» **PROBLEM REQUIREMENTS**: Your answer must hold only the lines below from the line containing "- Koksijde (959, 2221)" through the line containing "Medische adressen (700, 2146)", each reproduced exactly.

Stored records

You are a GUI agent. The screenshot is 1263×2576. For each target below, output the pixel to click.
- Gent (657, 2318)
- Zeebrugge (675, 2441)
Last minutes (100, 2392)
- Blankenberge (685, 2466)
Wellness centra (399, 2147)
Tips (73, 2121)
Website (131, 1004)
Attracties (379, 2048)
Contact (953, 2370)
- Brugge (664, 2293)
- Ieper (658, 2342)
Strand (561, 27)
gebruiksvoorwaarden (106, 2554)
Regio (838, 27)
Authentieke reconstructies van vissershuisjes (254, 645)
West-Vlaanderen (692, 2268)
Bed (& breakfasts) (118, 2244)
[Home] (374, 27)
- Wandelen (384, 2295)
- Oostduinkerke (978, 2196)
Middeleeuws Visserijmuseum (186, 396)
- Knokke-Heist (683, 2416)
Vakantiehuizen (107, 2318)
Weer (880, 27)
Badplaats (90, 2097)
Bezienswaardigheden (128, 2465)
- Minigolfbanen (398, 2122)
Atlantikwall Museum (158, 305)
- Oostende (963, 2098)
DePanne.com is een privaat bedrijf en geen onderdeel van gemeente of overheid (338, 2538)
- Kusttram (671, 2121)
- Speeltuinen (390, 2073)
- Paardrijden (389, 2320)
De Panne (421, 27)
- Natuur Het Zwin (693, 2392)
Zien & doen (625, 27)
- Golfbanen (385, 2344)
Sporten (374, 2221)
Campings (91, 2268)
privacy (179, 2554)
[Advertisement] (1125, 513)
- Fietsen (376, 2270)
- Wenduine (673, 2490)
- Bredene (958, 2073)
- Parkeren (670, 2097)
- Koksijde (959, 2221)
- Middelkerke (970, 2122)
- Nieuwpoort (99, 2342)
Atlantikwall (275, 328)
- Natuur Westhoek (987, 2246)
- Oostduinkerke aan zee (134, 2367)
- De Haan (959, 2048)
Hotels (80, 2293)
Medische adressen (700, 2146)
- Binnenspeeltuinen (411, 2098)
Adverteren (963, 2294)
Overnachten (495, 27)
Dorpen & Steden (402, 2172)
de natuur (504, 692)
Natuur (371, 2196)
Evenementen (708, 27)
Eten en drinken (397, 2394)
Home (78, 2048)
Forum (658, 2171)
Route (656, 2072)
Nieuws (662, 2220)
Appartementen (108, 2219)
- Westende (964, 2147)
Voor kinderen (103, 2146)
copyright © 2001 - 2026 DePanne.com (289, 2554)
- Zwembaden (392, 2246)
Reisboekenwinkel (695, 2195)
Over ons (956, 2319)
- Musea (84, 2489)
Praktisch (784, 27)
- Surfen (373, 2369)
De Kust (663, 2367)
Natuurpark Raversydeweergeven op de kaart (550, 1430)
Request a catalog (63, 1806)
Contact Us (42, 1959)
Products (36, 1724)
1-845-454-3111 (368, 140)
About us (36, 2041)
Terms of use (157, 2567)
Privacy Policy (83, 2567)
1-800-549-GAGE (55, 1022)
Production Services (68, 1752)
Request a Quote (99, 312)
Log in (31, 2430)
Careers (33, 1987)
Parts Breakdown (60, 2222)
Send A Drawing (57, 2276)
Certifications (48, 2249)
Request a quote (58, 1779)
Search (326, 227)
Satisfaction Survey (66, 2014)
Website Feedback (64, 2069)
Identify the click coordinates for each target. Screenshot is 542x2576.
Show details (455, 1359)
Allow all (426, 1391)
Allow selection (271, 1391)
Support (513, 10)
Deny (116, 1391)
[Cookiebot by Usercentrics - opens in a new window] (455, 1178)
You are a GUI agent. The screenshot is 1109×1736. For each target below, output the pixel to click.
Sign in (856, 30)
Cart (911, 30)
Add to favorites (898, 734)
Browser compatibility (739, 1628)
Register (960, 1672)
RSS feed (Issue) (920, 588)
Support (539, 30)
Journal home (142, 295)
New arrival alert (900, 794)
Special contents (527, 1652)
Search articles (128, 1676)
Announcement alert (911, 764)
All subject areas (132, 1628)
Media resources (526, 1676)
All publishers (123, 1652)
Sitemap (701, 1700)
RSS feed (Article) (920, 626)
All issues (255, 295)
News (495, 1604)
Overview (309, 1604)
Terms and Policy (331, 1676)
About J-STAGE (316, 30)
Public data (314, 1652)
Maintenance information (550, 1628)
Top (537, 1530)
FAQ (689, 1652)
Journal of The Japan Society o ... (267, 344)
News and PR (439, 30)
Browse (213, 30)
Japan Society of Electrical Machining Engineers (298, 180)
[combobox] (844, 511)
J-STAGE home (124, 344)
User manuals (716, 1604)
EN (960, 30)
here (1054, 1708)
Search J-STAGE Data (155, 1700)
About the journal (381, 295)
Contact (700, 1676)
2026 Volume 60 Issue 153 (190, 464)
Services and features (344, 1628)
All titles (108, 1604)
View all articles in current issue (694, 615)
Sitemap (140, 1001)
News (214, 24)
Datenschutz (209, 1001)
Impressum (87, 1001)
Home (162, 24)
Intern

» **TASK OUTPUT**:
- Koksijde (959, 2221)
- Middelkerke (970, 2122)
- Nieuwpoort (99, 2342)
Atlantikwall (275, 328)
- Natuur Westhoek (987, 2246)
- Oostduinkerke aan zee (134, 2367)
- De Haan (959, 2048)
Hotels (80, 2293)
Medische adressen (700, 2146)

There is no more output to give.